The public pension system is under stress, thanks to global ageing

Rene Schaaf, senior vice president and chief operating officer, Principal International, is responsible for global business development, strategy and operations of the company in Latin America and Asia. She met Mint during a recent visit to India and discussed global trends in the pension industry. She also elaborated how India is in a unique position when it comes to the retirement market, thanks to the relatively younger population. Schaaf stresses the importance of defined contribution plans for sustainable evolution of the pension industry. Edited excerpts:

Many countries have adopted the defined benefit format for pension contributions; however, this hasn’t worked well for government finances. How do you see the situation progressing?

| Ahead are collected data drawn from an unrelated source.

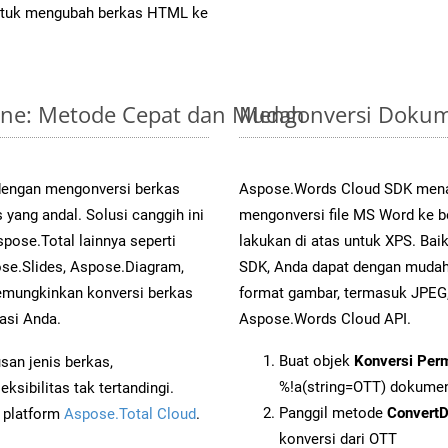
tuk mengubah berkas HTML ke
line: Metode Cepat dan Mudah
Mengonversi Dokum
 dengan mengonversi berkas
Aspose.Words Cloud SDK mena
ng andal. Solusi canggih ini
mengonversi file MS Word ke b
pose.Total lainnya seperti
lakukan di atas untuk XPS. Bai
se.Slides, Aspose.Diagram,
SDK, Anda dapat dengan muda
mungkinkan konversi berkas
format gambar, termasuk JPEG,
asi Anda.
Aspose.Words Cloud API.
Buat objek
Konversi Per
an jenis berkas,
%!a(string=OTT) dokume
sibilitas tak tertandingi.
Panggil metode
Convert
i platform
Aspose.Total Cloud
.
konversi dari OTT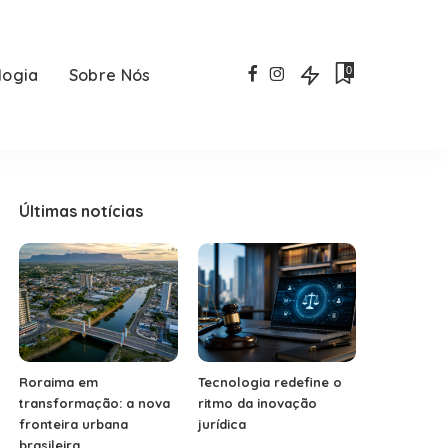
0
logia
Sobre Nós
Últimas notícias
Roraima em
Tecnologia redefine o
transformação: a nova
ritmo da inovação
fronteira urbana
jurídica
brasileira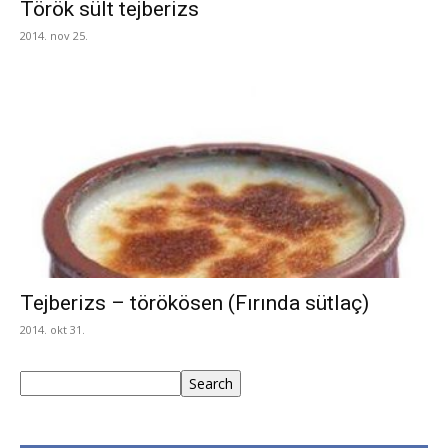
Török sült tejberizs
2014. nov 25.
Tejberizs – törökösen (Fırında sütlaç)
2014. okt 31.
Keresés
Search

When we think about pension systems, there are two critical elements. First, what is the replacement rate it provides in terms of adequacy of income? And, how sustainable is the whole system? What’s happening, not just in developed markets but globally—with any pay-as-you-go government-sponsored pension plan—is that as populations age, the ratio of people who are retired to those who are working continues to increase. This puts stress on the system, to be able to sustain it financially. Governments are realizing they have to do one of two things to sustain this: they can either increase taxes or decrease benefits or do both. For example, in the US, our public pay-as-you-go (Social Security) system reserve is inadequate for future liabilities. In order to deal with that we have already seen a reduction in future benefits and the way that’s happened is by increasing the retirement age. This is happening both in developed and emerging markets. The public pension system is under stress because of financial sustainability issues, thanks to global ageing.